• [What to produce] Please take the records that follow and repeat exactly the lines starting with the line with "श्रम संसार प्रणाली" and going on through the line with "शिक्षा, विज्ञान तथा प्रविधि मन्त्रालय".
--
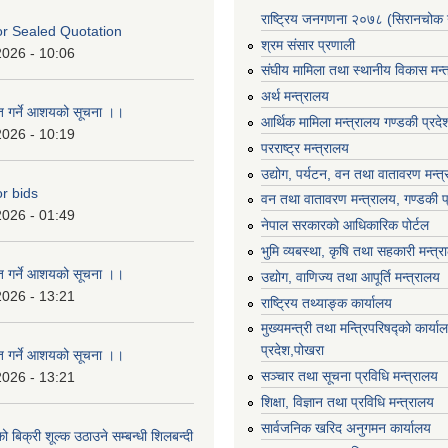
राष्ट्रिय जनगणना २०७८ (सिरानचोक 
For Sealed Quotation
श्रम संसार प्रणाली
2026 - 10:06
संघीय मामिला तथा स्थानीय विकास मन्
अर्थ मन्त्रालय
ृत गर्ने आशयको सूचना ।।
आर्थिक मामिला मन्त्रालय गण्डकी प्रद
2026 - 10:19
परराष्ट्र मन्त्रालय
उद्योग, पर्यटन, वन तथा वातावरण मन्त
or bids
वन तथा वातावरण मन्त्रालय, गण्डकी प
2026 - 01:49
नेपाल सरकारको आधिकारिक पोर्टल
भुमि व्यबस्था, कृषि तथा सहकारी मन्त्
ृत गर्ने आशयको सूचना ।।
उद्योग, वाणिज्य तथा आपूर्ति मन्त्रालय
2026 - 13:21
राष्ट्रिय तथ्याङ्क कार्यालय
मुख्यमन्त्री तथा मन्त्रिपरिषद्को कार्य
प्रदेश,पोखरा
ृत गर्ने आशयको सूचना ।।
सञ्‍चार तथा सूचना प्रविधि मन्त्रालय
2026 - 13:21
शिक्षा, विज्ञान तथा प्रविधि मन्त्रालय
सार्वजनिक खरिद अनुगमन कार्यालय
ो बिक्री शूल्क उठाउने सम्बन्धी शिलबन्दी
--
• [Answer]
श्रम संसार प्रणाली
2026 - 10:06
संघीय मामिला तथा स्थानीय विकास मन्
अर्थ मन्त्रालय
ृत गर्ने आशयको सूचना ।।
आर्थिक मामिला मन्त्रालय गण्डकी प्रद
2026 - 10:19
परराष्ट्र मन्त्रालय
उद्योग, पर्यटन, वन तथा वातावरण मन्त
or bids
वन तथा वातावरण मन्त्रालय, गण्डकी प
2026 - 01:49
नेपाल सरकारको आधिकारिक पोर्टल
भुमि व्यबस्था, कृषि तथा सहकारी मन्त्
ृत गर्ने आशयको सूचना ।।
उद्योग, वाणिज्य तथा आपूर्ति मन्त्रालय
2026 - 13:21
राष्ट्रिय तथ्याङ्क कार्यालय
मुख्यमन्त्री तथा मन्त्रिपरिषद्को कार्य
प्रदेश,पोखरा
ृत गर्ने आशयको सूचना ।।
सञ्‍चार तथा सूचना प्रविधि मन्त्रालय
2026 - 13:21
शिक्षा, विज्ञान तथा प्रविधि मन्त्रालय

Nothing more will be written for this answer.